* _WHAT IS BEING ASKED_:
Check each line of the listing for the word "Valongo" and give only the number of lines that have it.
----------
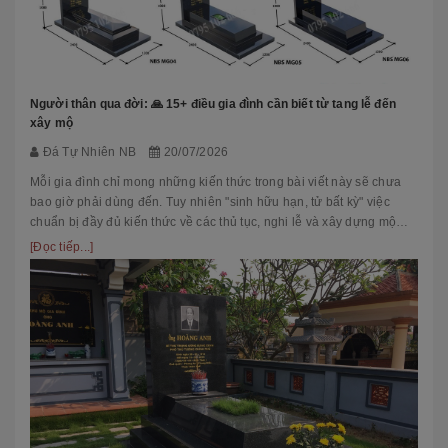
Người thân qua đời: 🙏 15+ điều gia đình cần biết từ tang lễ đến
xây mộ
Đá Tự Nhiên NB
20/07/2026
Mỗi gia đình chỉ mong những kiến thức trong bài viết này sẽ chưa
bao giờ phải dùng đến. Tuy nhiên "sinh hữu hạn, tử bất kỳ" việc
chuẩn bị đầy đủ kiến thức về các thủ tục, nghi lễ và xây dựng mộ
phầ...
[Đọc tiếp...]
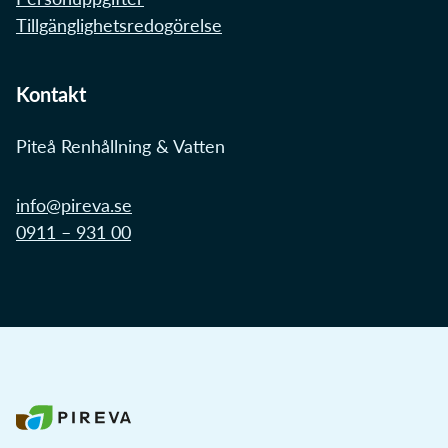
Tillgänglighetsredogörelse
Kontakt
Piteå Renhållning & Vatten
info@pireva.se
0911 – 931 00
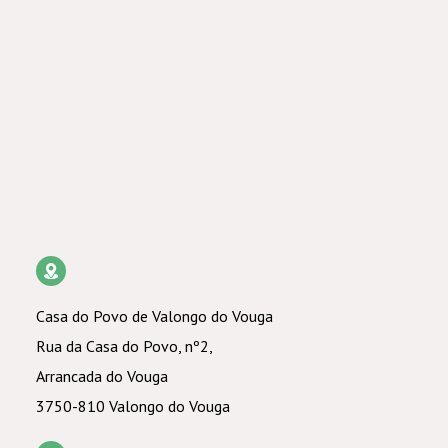
Casa do Povo de Valongo do Vouga
Rua da Casa do Povo, nº2,
Arrancada do Vouga
3750-810 Valongo do Vouga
----------
* _EXPECTED ANSWER_:
2